Future Directions: Beyond the Biological
As the research team moves forward, the focus will likely shift toward identifying what does drive cognitive decline in populations where tau is not the primary indicator. This will involve integrating neuroimaging data with genetic sequencing, blood-based biomarkers, and detailed assessments of social determinants of health.
The goal is to create a diagnostic toolkit that is as diverse as the population it serves. If Alzheimer’s manifests differently in a Black patient due to vascular contributions or different inflammatory responses, the medical community needs specific benchmarks for those markers as well.

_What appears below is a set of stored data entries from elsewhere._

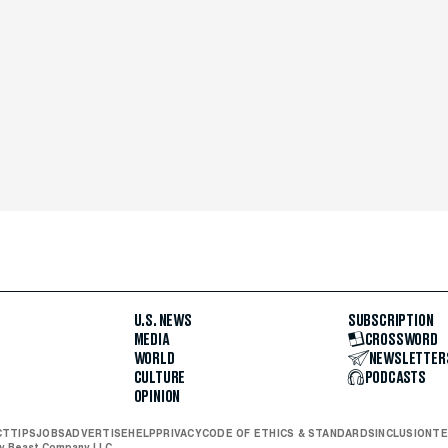
U.S. NEWS
SUBSCRIPTION
MEDIA
CROSSWORD
WORLD
NEWSLETTER
CULTURE
PODCASTS
OPINION
CT
TIPS
JOBS
ADVERTISE
HELP
PRIVACY
CODE OF ETHICS & STANDARDS
INCLUSION
TE
ly Beast Company LLC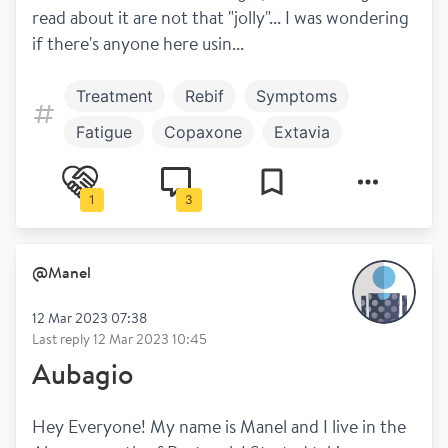
read about it are not that "jolly"... I was wondering 
if there's anyone here usin...
Treatment
Rebif
Symptoms
Fatigue
Copaxone
Extavia
Work and play
Avonex
Plegridy
1
3
Betaferon
@
Manel
12 Mar 2023 07:38
Last reply
12 Mar 2023 10:45
Aubagio
Hey Everyone! My name is Manel and I live in the 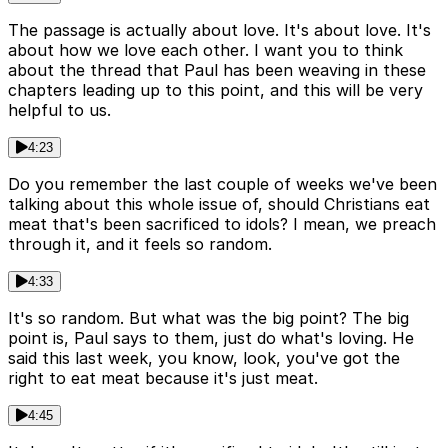
The passage is actually about love. It's about love. It's
about how we love each other. I want you to think
about the thread that Paul has been weaving in these
chapters leading up to this point, and this will be very
helpful to us.
4:23
Do you remember the last couple of weeks we've been
talking about this whole issue of, should Christians eat
meat that's been sacrificed to idols? I mean, we preach
through it, and it feels so random.
4:33
It's so random. But what was the big point? The big
point is, Paul says to them, just do what's loving. He
said this last week, you know, look, you've got the
right to eat meat because it's just meat.
4:45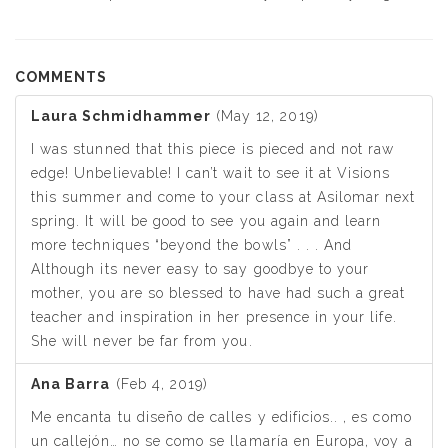
COMMENTS
Laura Schmidhammer
(May 12, 2019)
I was stunned that this piece is pieced and not raw
edge! Unbelievable! I can’t wait to see it at Visions
this summer and come to your class at Asilomar next
spring. It will be good to see you again and learn
more techniques “beyond the bowls” . . . And
Although its never easy to say goodbye to your
mother, you are so blessed to have had such a great
teacher and inspiration in her presence in your life.
She will never be far from you.
Ana Barra
(Feb 4, 2019)
Me encanta tu diseño de calles y edificios.. , es como
un callejón… no se como se llamaría en Europa, voy a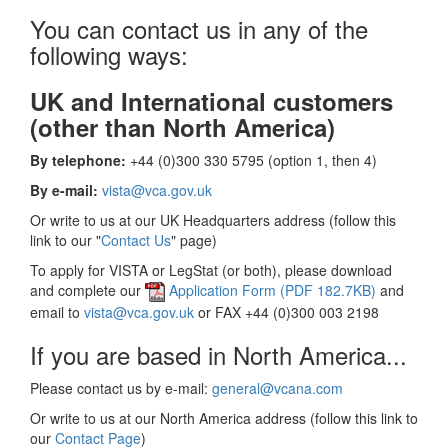
You can contact us in any of the
following ways:
UK and International customers
(other than North America)
By telephone:
+44 (0)300 330 5795 (option 1, then 4)
By e-mail:
vista@vca.gov.uk
Or write to us at our UK Headquarters address (follow this
link to our "
Contact Us
" page)
To apply for VISTA or LegStat (or both), please download
and complete our
Application Form (PDF 182.7KB)
and
email to
vista@vca.gov.uk
or FAX +44 (0)300 003 2198
If you are based in North America...
Please contact us by e-mail:
general@vcana.com
Or write to us at our North America address (follow this link to
our
Contact Page
)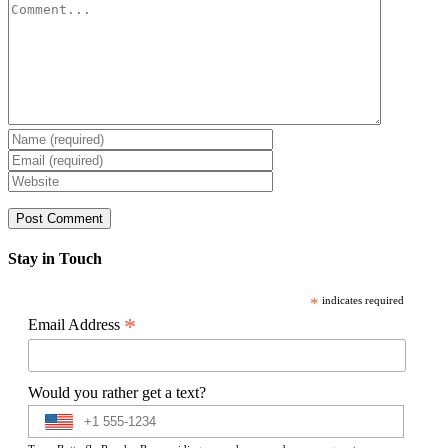
Comment
Stay in Touch
*
indicates required
*
Email Address
Would you rather get a text?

This study by the Keck School of Medicine marks a pivotal moment in the transition toward equitable neurodiagnostics. While it provides a powerful new tool for identifying Alzheimer’s risk in many, it simultaneously shines a light on the work that remains to be done to ensure that every patient, regardless of their background, can receive an accurate and timely diagnosis. By refining these benchmarks, researchers are not just mapping the brain; they are mapping a path toward a future where Alzheimer’s can be predicted, managed, and eventually cured for everyone.